Именно так сегодня я могу воспроизвести предстоящее происшествие. Быть может, позже или раньше я вспомню все, что тогда говорил Бенедиктыч, но на мой самоуверенный взгляд представляется, что и этого достаточно для заинтересованных собой людей. Ибо все остальное всяко описывалось и будет описано ещё много раз, а сегодняшнее ощущение из моих рук может выйти лишь однажды.
И поэтому сегодня Леонид Строев, как именинник и как человек, заговоривший новым языком, опомнился и имел полное право первым разрушить всеобщее недоумение и войти в молчаливую дверь.

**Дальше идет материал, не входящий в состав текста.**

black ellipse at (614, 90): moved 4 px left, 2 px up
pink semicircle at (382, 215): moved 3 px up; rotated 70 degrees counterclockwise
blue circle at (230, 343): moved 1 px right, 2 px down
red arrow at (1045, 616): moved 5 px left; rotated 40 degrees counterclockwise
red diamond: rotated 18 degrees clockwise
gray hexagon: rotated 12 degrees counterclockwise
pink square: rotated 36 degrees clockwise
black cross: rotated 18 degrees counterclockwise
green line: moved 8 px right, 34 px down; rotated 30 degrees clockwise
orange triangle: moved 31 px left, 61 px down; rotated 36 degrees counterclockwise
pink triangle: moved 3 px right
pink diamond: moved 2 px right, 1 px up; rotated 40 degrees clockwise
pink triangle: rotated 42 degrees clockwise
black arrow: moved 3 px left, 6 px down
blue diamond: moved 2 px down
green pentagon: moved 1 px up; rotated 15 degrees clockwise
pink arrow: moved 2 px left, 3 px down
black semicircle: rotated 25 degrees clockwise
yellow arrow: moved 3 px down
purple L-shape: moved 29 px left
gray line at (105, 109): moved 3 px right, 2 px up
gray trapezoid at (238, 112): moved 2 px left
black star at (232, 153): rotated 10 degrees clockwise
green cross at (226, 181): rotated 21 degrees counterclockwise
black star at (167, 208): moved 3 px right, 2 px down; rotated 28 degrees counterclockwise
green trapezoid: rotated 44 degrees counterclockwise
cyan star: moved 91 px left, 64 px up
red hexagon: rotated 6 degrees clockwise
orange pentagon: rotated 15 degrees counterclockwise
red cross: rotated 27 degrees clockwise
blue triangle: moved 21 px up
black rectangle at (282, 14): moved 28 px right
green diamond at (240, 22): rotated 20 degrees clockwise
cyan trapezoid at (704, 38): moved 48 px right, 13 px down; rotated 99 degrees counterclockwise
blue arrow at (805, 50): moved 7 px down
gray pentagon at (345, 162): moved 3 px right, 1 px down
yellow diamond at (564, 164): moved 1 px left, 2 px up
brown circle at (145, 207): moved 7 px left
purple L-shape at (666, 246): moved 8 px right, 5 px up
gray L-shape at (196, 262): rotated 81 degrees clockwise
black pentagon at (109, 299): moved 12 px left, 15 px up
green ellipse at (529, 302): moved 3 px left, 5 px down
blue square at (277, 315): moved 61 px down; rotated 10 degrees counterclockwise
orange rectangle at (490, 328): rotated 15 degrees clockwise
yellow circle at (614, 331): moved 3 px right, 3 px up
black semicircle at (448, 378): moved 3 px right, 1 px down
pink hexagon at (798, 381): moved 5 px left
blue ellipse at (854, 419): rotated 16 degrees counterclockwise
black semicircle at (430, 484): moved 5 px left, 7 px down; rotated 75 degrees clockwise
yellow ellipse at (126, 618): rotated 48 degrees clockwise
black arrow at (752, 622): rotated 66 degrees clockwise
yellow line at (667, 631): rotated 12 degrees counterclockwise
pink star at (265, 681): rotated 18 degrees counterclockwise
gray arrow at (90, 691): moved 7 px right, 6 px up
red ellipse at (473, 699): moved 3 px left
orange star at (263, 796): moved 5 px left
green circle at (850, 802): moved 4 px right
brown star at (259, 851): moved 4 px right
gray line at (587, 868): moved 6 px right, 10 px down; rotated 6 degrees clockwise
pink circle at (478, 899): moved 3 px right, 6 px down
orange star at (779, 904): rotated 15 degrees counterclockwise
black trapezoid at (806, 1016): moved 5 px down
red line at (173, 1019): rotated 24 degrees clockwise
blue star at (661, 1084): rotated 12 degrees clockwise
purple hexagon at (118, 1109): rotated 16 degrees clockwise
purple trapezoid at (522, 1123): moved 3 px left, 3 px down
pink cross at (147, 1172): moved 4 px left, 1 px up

А там, в комнате, куда мы все сегодня смотрим, как я и ожидал и о чем не перестает говорить вся Калуга, стоит нечто похожее не древний сосуд, при наивном прикосновении к которому на пальцах остается белый налет, а на пол осыпается серебристая пыльца, напоминающая табачный пепел. Я облегченно вздыхаю, довольный, что обошлось без чертовщины. И пока все возмущаются неуклюжим поступком Строева, отхожу в сторону, заслоняю собой зеркало и быстро стираю с него пыль, по которой мой старый чудак успел вывести банальное слово: "друг".
* * *
Порой Веефомит думал о своей частной участи. Вот он взвалил на себя безмерное бремя анализа, и беспредельная жизнь изматывающе легла на его плечи, и он думает: выдержит ли мозг отрицаний и сомнений, когда не за что держаться и остается лишь вера в себя? Но кому она - вера в себя, если с нею ты становишься один, навсегда один, необъяснимый и неприкаянный. "Впрочем, - старается отвлечься Веефомит, - мне проще, я летописец, мой панцирь затвердел, а каково Бенедиктычу, который действительно один, когда для него не существует ни времени, ни кумиров."
И Веефомит разговаривает с Бенедиктычем, вглядываясь в его судьбу и оправдывая его самовольство осознанием невозможности объяснить себя среди нас, какие мы есть.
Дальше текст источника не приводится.